Exercise objective => Look through the material that follows and show every line with the string "Info".

[Start of Attachment]

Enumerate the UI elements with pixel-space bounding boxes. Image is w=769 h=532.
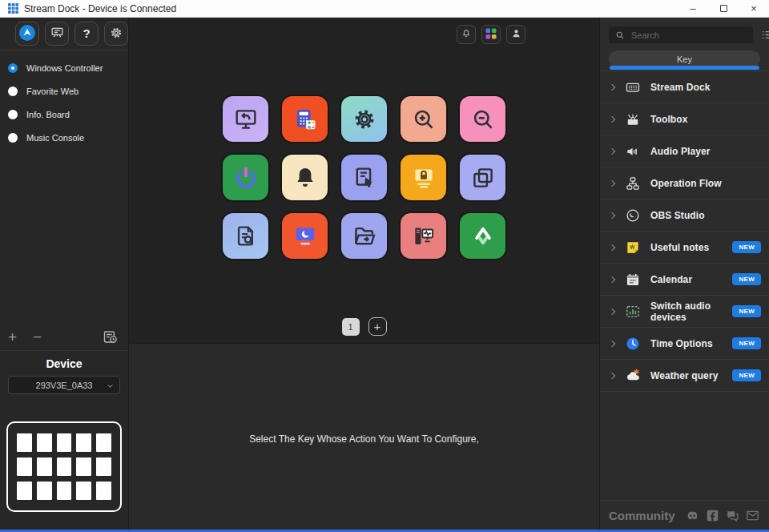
new-badge: NEW	[732, 305, 761, 317]
list-view-button[interactable]	[760, 28, 769, 42]
key-button[interactable]	[223, 96, 268, 142]
page-controls: 1 +	[129, 317, 599, 336]
preview-key-cell	[37, 457, 52, 476]
preview-key-cell	[96, 433, 111, 452]
configure-hint: Select The Key Whose Action You Want To …	[129, 344, 599, 445]
chevron-right-icon	[609, 179, 615, 186]
search-box[interactable]	[609, 26, 753, 43]
profile-item[interactable]: Favorite Web	[8, 79, 128, 103]
community-label: Community	[609, 509, 680, 522]
key-button[interactable]	[282, 96, 328, 142]
presentation-board-icon	[50, 25, 65, 42]
settings-button[interactable]	[104, 22, 128, 46]
minimize-button[interactable]: –	[678, 0, 708, 17]
device-select[interactable]: 293V3E_0A33	[8, 376, 120, 394]
key-button[interactable]	[460, 96, 505, 142]
calculator-icon	[292, 106, 319, 133]
category-row[interactable]: Stream Dock	[600, 71, 769, 103]
category-row[interactable]: Weather query NEW	[600, 359, 769, 391]
search-icon	[615, 30, 625, 40]
category-row[interactable]: Operation Flow	[600, 167, 769, 199]
chevron-right-icon	[609, 340, 615, 346]
category-label: OBS Studio	[650, 210, 761, 221]
zoom-out-icon	[469, 106, 497, 133]
key-button[interactable]	[401, 213, 446, 259]
new-badge: NEW	[732, 241, 761, 253]
radio-icon	[8, 133, 18, 143]
social-button[interactable]	[685, 508, 700, 523]
preview-key-cell	[57, 457, 72, 476]
app-window: Stream Dock - Device is Connected – × ? …	[0, 0, 769, 532]
maximize-button[interactable]	[708, 0, 739, 17]
page-1-button[interactable]: 1	[342, 318, 360, 336]
add-profile-button[interactable]: +	[8, 329, 17, 345]
category-row[interactable]: Useful notes NEW	[600, 231, 769, 263]
key-button[interactable]	[223, 155, 268, 200]
key-button[interactable]	[341, 155, 387, 200]
profile-manager-icon[interactable]	[102, 328, 119, 345]
help-icon: ?	[83, 27, 90, 40]
search-input[interactable]	[630, 30, 747, 41]
chevron-right-icon	[609, 276, 615, 282]
key-button[interactable]	[401, 96, 446, 142]
profile-label: Info. Board	[26, 110, 70, 119]
monitor-return-icon	[232, 106, 260, 133]
key-button[interactable]	[282, 213, 328, 259]
action-category-list: Stream Dock Toolbox Audio Player	[600, 71, 769, 392]
help-button[interactable]: ?	[74, 22, 99, 46]
brand-icon	[18, 23, 37, 45]
bell-icon	[461, 28, 472, 42]
new-badge: NEW	[732, 273, 761, 285]
key-button[interactable]	[282, 155, 328, 200]
social-button[interactable]	[705, 508, 720, 523]
category-row[interactable]: Audio Player	[600, 135, 769, 167]
mail-icon	[745, 508, 760, 523]
key-button[interactable]	[460, 213, 505, 259]
new-badge: NEW	[732, 369, 761, 381]
bell-dark-icon	[292, 164, 319, 191]
apps-button[interactable]	[481, 25, 501, 44]
power-icon	[232, 164, 260, 191]
key-button[interactable]	[341, 96, 387, 142]
tab-key[interactable]: Key	[609, 50, 760, 67]
obs-icon	[624, 208, 642, 224]
right-sidebar: Key Stream Dock Toolbox	[599, 18, 769, 530]
social-button[interactable]	[725, 508, 740, 523]
brand-home-button[interactable]	[15, 22, 39, 46]
remove-profile-button[interactable]: −	[33, 329, 42, 345]
list-menu-icon	[760, 28, 769, 42]
key-button[interactable]	[223, 213, 268, 259]
gear-dark-icon	[351, 106, 378, 133]
category-row[interactable]: Switch audio devices NEW	[600, 295, 769, 327]
key-button[interactable]	[401, 155, 446, 200]
category-label: Stream Dock	[650, 82, 761, 93]
audio-switch-icon	[624, 304, 642, 320]
maximize-icon	[720, 5, 727, 12]
category-row[interactable]: Calendar NEW	[600, 263, 769, 295]
key-button[interactable]	[460, 155, 505, 200]
category-row[interactable]: Time Options NEW	[600, 327, 769, 359]
key-button[interactable]	[341, 213, 387, 259]
profile-item[interactable]: Music Console	[8, 126, 128, 149]
monitor-moon-icon	[292, 223, 319, 250]
notifications-button[interactable]	[457, 25, 476, 44]
keys-grid	[223, 96, 505, 259]
close-button[interactable]: ×	[739, 0, 769, 17]
social-button[interactable]	[745, 508, 760, 523]
preview-key-cell	[57, 433, 72, 452]
category-row[interactable]: Toolbox	[600, 103, 769, 135]
account-button[interactable]	[506, 25, 525, 44]
add-page-button[interactable]: +	[368, 317, 387, 336]
weather-icon	[624, 367, 642, 384]
windows-switch-icon	[469, 164, 497, 191]
discord-icon	[685, 508, 700, 523]
profile-item[interactable]: Info. Board	[8, 103, 128, 126]
profile-item[interactable]: Windows Controller	[8, 56, 128, 79]
preview-key-cell	[96, 482, 111, 500]
pc-monitor-icon	[410, 223, 437, 250]
category-label: Switch audio devices	[650, 300, 732, 323]
profile-label: Favorite Web	[26, 87, 79, 96]
category-label: Time Options	[650, 338, 732, 349]
presentation-button[interactable]	[45, 22, 69, 46]
category-row[interactable]: OBS Studio	[600, 199, 769, 231]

[End of Attachment]

Exercise answer =>
profile-label: Info. Board	[26, 110, 70, 119]
profile-item[interactable]: Info. Board	[8, 103, 128, 126]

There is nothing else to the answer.